EXERCISE AIM: I would like you to output every record below exactly, apart from the pictures.

• • • • • • •

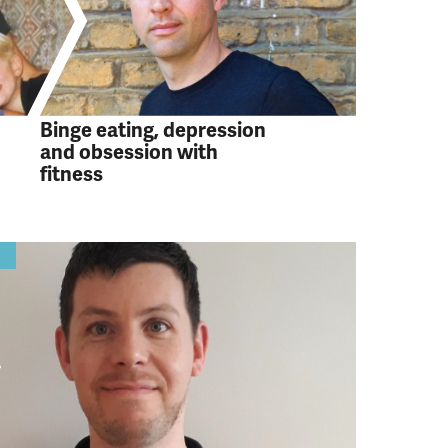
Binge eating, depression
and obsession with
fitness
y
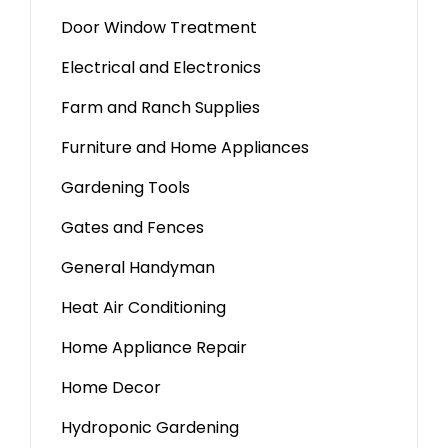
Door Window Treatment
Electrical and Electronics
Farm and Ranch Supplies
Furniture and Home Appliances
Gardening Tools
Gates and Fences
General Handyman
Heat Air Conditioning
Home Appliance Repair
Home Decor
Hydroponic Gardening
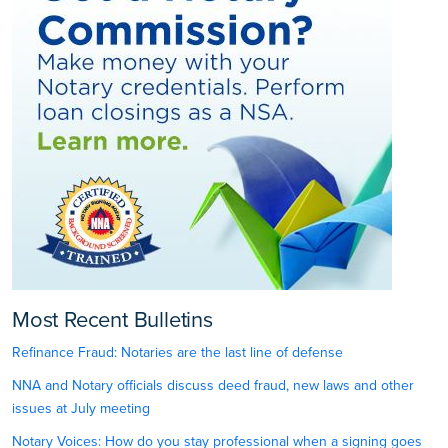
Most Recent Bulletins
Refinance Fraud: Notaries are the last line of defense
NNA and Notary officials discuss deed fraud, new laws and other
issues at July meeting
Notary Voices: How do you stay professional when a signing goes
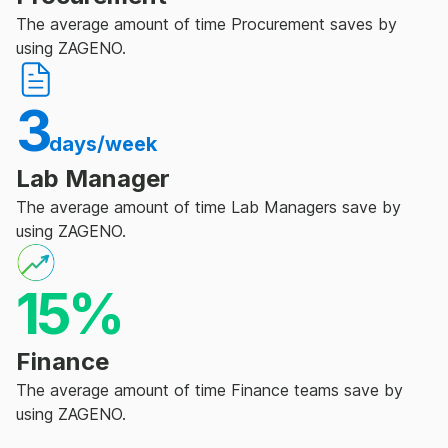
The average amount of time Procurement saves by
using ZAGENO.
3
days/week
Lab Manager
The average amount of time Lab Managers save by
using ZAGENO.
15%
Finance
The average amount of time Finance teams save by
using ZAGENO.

• • • • • • •

WRITTEN ANSWER:
Binge eating, depression
and obsession with
fitness
y
Door Window Treatment
Electrical and Electronics
Farm and Ranch Supplies
Furniture and Home Appliances
Gardening Tools
Gates and Fences
General Handyman
Heat Air Conditioning
Home Appliance Repair
Home Decor
Hydroponic Gardening
Most Recent Bulletins
Refinance Fraud: Notaries are the last line of defense
NNA and Notary officials discuss deed fraud, new laws and other
issues at July meeting
Notary Voices: How do you stay professional when a signing goes
The average amount of time Procurement saves by
using ZAGENO.
3
days/week
Lab Manager
The average amount of time Lab Managers save by
using ZAGENO.
15%
Finance
The average amount of time Finance teams save by
using ZAGENO.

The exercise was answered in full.